(Stored data entries)
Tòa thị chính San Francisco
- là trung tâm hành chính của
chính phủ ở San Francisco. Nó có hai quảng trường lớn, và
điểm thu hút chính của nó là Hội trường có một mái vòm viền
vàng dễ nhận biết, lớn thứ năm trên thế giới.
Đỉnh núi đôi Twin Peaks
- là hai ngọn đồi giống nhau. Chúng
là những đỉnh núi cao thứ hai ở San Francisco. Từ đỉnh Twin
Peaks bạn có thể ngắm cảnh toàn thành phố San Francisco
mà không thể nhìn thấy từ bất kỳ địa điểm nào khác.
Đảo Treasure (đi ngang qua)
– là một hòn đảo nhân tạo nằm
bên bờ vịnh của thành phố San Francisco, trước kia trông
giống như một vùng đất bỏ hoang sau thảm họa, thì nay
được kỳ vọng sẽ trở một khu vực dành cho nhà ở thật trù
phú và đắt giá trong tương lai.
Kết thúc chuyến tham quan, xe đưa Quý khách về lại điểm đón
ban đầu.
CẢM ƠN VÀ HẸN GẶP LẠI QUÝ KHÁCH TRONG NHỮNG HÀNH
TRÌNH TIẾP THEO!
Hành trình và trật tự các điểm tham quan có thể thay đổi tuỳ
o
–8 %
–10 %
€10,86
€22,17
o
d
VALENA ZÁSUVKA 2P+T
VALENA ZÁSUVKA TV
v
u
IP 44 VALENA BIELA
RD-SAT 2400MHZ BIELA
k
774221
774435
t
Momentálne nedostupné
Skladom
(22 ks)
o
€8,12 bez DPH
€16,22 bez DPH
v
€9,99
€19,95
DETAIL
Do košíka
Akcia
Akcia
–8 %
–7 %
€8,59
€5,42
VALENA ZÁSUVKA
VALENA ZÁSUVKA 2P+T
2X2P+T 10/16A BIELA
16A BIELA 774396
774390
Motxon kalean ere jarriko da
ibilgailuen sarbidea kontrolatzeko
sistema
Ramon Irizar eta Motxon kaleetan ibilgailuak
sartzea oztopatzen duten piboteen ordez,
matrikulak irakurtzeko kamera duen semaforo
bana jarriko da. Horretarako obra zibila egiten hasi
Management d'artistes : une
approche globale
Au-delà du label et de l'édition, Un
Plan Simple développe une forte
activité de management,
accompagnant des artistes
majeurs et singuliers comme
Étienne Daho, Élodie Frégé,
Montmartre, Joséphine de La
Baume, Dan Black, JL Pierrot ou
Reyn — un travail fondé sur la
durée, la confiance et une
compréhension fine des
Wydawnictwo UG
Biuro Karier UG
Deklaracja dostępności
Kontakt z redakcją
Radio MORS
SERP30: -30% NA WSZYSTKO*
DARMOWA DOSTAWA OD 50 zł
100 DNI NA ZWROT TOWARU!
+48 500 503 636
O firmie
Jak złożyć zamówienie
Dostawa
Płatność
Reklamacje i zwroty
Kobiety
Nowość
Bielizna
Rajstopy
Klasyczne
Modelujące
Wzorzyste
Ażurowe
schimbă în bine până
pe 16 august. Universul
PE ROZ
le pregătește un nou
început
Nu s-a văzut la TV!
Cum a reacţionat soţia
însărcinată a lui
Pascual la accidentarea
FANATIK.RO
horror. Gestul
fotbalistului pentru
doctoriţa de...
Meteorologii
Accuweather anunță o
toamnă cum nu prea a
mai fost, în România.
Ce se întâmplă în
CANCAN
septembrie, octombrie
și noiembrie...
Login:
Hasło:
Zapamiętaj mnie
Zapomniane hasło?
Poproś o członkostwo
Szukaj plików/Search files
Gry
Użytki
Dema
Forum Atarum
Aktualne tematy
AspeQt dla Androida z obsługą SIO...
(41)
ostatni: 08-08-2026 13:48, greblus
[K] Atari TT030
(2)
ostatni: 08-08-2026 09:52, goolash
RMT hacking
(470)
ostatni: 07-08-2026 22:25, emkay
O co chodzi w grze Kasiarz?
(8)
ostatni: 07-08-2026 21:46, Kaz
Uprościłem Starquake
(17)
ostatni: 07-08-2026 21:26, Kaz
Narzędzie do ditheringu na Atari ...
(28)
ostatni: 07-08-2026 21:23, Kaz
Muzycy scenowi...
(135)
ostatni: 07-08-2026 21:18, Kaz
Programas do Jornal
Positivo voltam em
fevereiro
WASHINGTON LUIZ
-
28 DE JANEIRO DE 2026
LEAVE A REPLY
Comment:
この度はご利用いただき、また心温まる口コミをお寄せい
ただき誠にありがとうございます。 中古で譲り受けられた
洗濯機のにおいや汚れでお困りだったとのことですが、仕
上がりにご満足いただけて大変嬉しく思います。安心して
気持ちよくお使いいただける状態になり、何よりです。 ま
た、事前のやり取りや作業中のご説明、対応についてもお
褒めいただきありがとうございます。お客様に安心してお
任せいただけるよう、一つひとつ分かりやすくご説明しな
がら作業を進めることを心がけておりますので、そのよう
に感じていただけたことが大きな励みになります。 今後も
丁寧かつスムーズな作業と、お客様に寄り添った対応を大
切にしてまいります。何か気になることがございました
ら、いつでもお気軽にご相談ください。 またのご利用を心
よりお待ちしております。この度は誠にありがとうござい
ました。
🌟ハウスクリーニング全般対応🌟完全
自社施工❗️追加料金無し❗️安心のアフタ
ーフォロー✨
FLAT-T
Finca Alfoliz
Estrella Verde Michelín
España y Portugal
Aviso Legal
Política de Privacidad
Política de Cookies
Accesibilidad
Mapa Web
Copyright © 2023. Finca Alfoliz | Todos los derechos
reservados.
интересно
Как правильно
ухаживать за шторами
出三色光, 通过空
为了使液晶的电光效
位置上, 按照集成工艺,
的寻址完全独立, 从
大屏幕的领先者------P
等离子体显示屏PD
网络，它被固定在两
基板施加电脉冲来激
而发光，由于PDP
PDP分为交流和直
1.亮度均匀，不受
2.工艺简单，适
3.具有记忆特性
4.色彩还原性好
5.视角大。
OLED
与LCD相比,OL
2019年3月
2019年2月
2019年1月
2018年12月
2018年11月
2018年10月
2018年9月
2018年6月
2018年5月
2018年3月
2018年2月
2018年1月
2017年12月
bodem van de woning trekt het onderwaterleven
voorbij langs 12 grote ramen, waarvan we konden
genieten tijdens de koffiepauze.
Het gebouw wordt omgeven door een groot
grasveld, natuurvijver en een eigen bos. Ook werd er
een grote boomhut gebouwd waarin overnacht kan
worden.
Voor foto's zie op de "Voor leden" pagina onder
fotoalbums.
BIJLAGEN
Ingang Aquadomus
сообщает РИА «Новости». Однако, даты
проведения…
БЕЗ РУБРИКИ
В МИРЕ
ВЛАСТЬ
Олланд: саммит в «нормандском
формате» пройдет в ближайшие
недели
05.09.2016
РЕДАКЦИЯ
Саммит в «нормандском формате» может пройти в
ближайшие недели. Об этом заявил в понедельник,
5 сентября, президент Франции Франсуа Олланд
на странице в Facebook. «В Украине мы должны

• _Exercise goal_:
Could you copy every record above exactly as it stands?

• _Response for this exercise_:
Tòa thị chính San Francisco
- là trung tâm hành chính của
chính phủ ở San Francisco. Nó có hai quảng trường lớn, và
điểm thu hút chính của nó là Hội trường có một mái vòm viền
vàng dễ nhận biết, lớn thứ năm trên thế giới.
Đỉnh núi đôi Twin Peaks
- là hai ngọn đồi giống nhau. Chúng
là những đỉnh núi cao thứ hai ở San Francisco. Từ đỉnh Twin
Peaks bạn có thể ngắm cảnh toàn thành phố San Francisco
mà không thể nhìn thấy từ bất kỳ địa điểm nào khác.
Đảo Treasure (đi ngang qua)
– là một hòn đảo nhân tạo nằm
bên bờ vịnh của thành phố San Francisco, trước kia trông
giống như một vùng đất bỏ hoang sau thảm họa, thì nay
được kỳ vọng sẽ trở một khu vực dành cho nhà ở thật trù
phú và đắt giá trong tương lai.
Kết thúc chuyến tham quan, xe đưa Quý khách về lại điểm đón
ban đầu.
CẢM ƠN VÀ HẸN GẶP LẠI QUÝ KHÁCH TRONG NHỮNG HÀNH
TRÌNH TIẾP THEO!
Hành trình và trật tự các điểm tham quan có thể thay đổi tuỳ
o
–8 %
–10 %
€10,86
€22,17
o
d
VALENA ZÁSUVKA 2P+T
VALENA ZÁSUVKA TV
v
u
IP 44 VALENA BIELA
RD-SAT 2400MHZ BIELA
k
774221
774435
t
Momentálne nedostupné
Skladom
(22 ks)
o
€8,12 bez DPH
€16,22 bez DPH
v
€9,99
€19,95
DETAIL
Do košíka
Akcia
Akcia
–8 %
–7 %
€8,59
€5,42
VALENA ZÁSUVKA
VALENA ZÁSUVKA 2P+T
2X2P+T 10/16A BIELA
16A BIELA 774396
774390
Motxon kalean ere jarriko da
ibilgailuen sarbidea kontrolatzeko
sistema
Ramon Irizar eta Motxon kaleetan ibilgailuak
sartzea oztopatzen duten piboteen ordez,
matrikulak irakurtzeko kamera duen semaforo
bana jarriko da. Horretarako obra zibila egiten hasi
Management d'artistes : une
approche globale
Au-delà du label et de l'édition, Un
Plan Simple développe une forte
activité de management,
accompagnant des artistes
majeurs et singuliers comme
Étienne Daho, Élodie Frégé,
Montmartre, Joséphine de La
Baume, Dan Black, JL Pierrot ou
Reyn — un travail fondé sur la
durée, la confiance et une
compréhension fine des
Wydawnictwo UG
Biuro Karier UG
Deklaracja dostępności
Kontakt z redakcją
Radio MORS
SERP30: -30% NA WSZYSTKO*
DARMOWA DOSTAWA OD 50 zł
100 DNI NA ZWROT TOWARU!
+48 500 503 636
O firmie
Jak złożyć zamówienie
Dostawa
Płatność
Reklamacje i zwroty
Kobiety
Nowość
Bielizna
Rajstopy
Klasyczne
Modelujące
Wzorzyste
Ażurowe
schimbă în bine până
pe 16 august. Universul
PE ROZ
le pregătește un nou
început
Nu s-a văzut la TV!
Cum a reacţionat soţia
însărcinată a lui
Pascual la accidentarea
FANATIK.RO
horror. Gestul
fotbalistului pentru
doctoriţa de...
Meteorologii
Accuweather anunță o
toamnă cum nu prea a
mai fost, în România.
Ce se întâmplă în
CANCAN
septembrie, octombrie
și noiembrie...
Login:
Hasło:
Zapamiętaj mnie
Zapomniane hasło?
Poproś o członkostwo
Szukaj plików/Search files
Gry
Użytki
Dema
Forum Atarum
Aktualne tematy
AspeQt dla Androida z obsługą SIO...
(41)
ostatni: 08-08-2026 13:48, greblus
[K] Atari TT030
(2)
ostatni: 08-08-2026 09:52, goolash
RMT hacking
(470)
ostatni: 07-08-2026 22:25, emkay
O co chodzi w grze Kasiarz?
(8)
ostatni: 07-08-2026 21:46, Kaz
Uprościłem Starquake
(17)
ostatni: 07-08-2026 21:26, Kaz
Narzędzie do ditheringu na Atari ...
(28)
ostatni: 07-08-2026 21:23, Kaz
Muzycy scenowi...
(135)
ostatni: 07-08-2026 21:18, Kaz
Programas do Jornal
Positivo voltam em
fevereiro
WASHINGTON LUIZ
-
28 DE JANEIRO DE 2026
LEAVE A REPLY
Comment:
この度はご利用いただき、また心温まる口コミをお寄せい
ただき誠にありがとうございます。 中古で譲り受けられた
洗濯機のにおいや汚れでお困りだったとのことですが、仕
上がりにご満足いただけて大変嬉しく思います。安心して
気持ちよくお使いいただける状態になり、何よりです。 ま
た、事前のやり取りや作業中のご説明、対応についてもお
褒めいただきありがとうございます。お客様に安心してお
任せいただけるよう、一つひとつ分かりやすくご説明しな
がら作業を進めることを心がけておりますので、そのよう
に感じていただけたことが大きな励みになります。 今後も
丁寧かつスムーズな作業と、お客様に寄り添った対応を大
切にしてまいります。何か気になることがございました
ら、いつでもお気軽にご相談ください。 またのご利用を心
よりお待ちしております。この度は誠にありがとうござい
ました。
🌟ハウスクリーニング全般対応🌟完全
自社施工❗️追加料金無し❗️安心のアフタ
ーフォロー✨
FLAT-T
Finca Alfoliz
Estrella Verde Michelín
España y Portugal
Aviso Legal
Política de Privacidad
Política de Cookies
Accesibilidad
Mapa Web
Copyright © 2023. Finca Alfoliz | Todos los derechos
reservados.
интересно
Как правильно
ухаживать за шторами
出三色光, 通过空
为了使液晶的电光效
位置上, 按照集成工艺,
的寻址完全独立, 从
大屏幕的领先者------P
等离子体显示屏PD
网络，它被固定在两
基板施加电脉冲来激
而发光，由于PDP
PDP分为交流和直
1.亮度均匀，不受
2.工艺简单，适
3.具有记忆特性
4.色彩还原性好
5.视角大。
OLED
与LCD相比,OL
2019年3月
2019年2月
2019年1月
2018年12月
2018年11月
2018年10月
2018年9月
2018年6月
2018年5月
2018年3月
2018年2月
2018年1月
2017年12月
bodem van de woning trekt het onderwaterleven
voorbij langs 12 grote ramen, waarvan we konden
genieten tijdens de koffiepauze.
Het gebouw wordt omgeven door een groot
grasveld, natuurvijver en een eigen bos. Ook werd er
een grote boomhut gebouwd waarin overnacht kan
worden.
Voor foto's zie op de "Voor leden" pagina onder
fotoalbums.
BIJLAGEN
Ingang Aquadomus
сообщает РИА «Новости». Однако, даты
проведения…
БЕЗ РУБРИКИ
В МИРЕ
ВЛАСТЬ
Олланд: саммит в «нормандском
формате» пройдет в ближайшие
недели
05.09.2016
РЕДАКЦИЯ
Саммит в «нормандском формате» может пройти в
ближайшие недели. Об этом заявил в понедельник,
5 сентября, президент Франции Франсуа Олланд
на странице в Facebook. «В Украине мы должны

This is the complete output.